How to Ace an Out-of-State Interview

November 7th, 2014

Whether you’re tired of the cold weather in your current city or simply want to be closer to family, looking for a new job out-of-state is a major change. It is certainly possible to score a new position while living long-distance, but it takes significantly more time, effort and dedication than needed when interviewing locally.

5 Tips to Succeed in an Out-of-State Interview

Looking to start over in a new state? Follow these five tips to achieve your goal:

Seek a Promotion

Pursuing a lateral career move may serve as a pricey decision. It’s important to research the job’s pay range and cost of living in each city you apply for work, as the same position there may pay less, but have a higher cost of living. Search for jobs that would be a promotion to increase your chances of coming out ahead financially in the new city.
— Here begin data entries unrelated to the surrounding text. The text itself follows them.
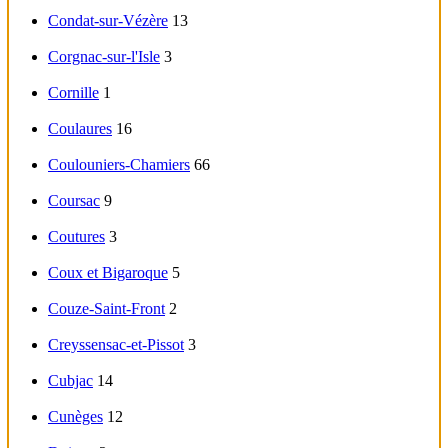
Condat-sur-Vézère
13
Corgnac-sur-l'Isle
3
Cornille
1
Coulaures
16
Coulouniers-Chamiers
66
Coursac
9
Coutures
3
Coux et Bigaroque
5
Couze-Saint-Front
2
Creyssensac-et-Pissot
3
Cubjac
14
Cunèges
12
Be Ready to Travel on Short Notice

In most cases, companies expect out-of-state candidates to comply with interview requests on short notice, just as with local contenders. Be prepared to take time off work and head out-of-town with just a few days or one week’s notice. You’ll quickly be passed over if you can’t comply.

Allow Extra Room in Travel Plans

When traveling to a new city for an interview, it’s important to expect the unexpected. Never arrive the same day or on the eve your interview, as you may experience delays, causing you to miss your meeting or not have adequate time to prepare. Make sure you have time to get a good night’s rest, organize your thoughts and plenty of time to spare if you get lost on the way to the office.

Ask for Your Itinerary

There’s a good chance your interview will last most of the day, especially if the company paid your travel expenses. Request a copy of your interview in advance, so you can plan ahead. Knowing exactly who you’re meeting with throughout the day allows you to conduct a little background research on each person, ensuring you’re well-prepared.

Don’t Anticipate Rockstar Treatment

As an out-of-state candidate, making it to the interview is a really big deal to you. However, the company is probably vetting a number of other candidates, so don’t expect to be treated any better than those who live in the area. Of course your interviewers should be nice to you, but most probably won’t disrupt their day to cater to you.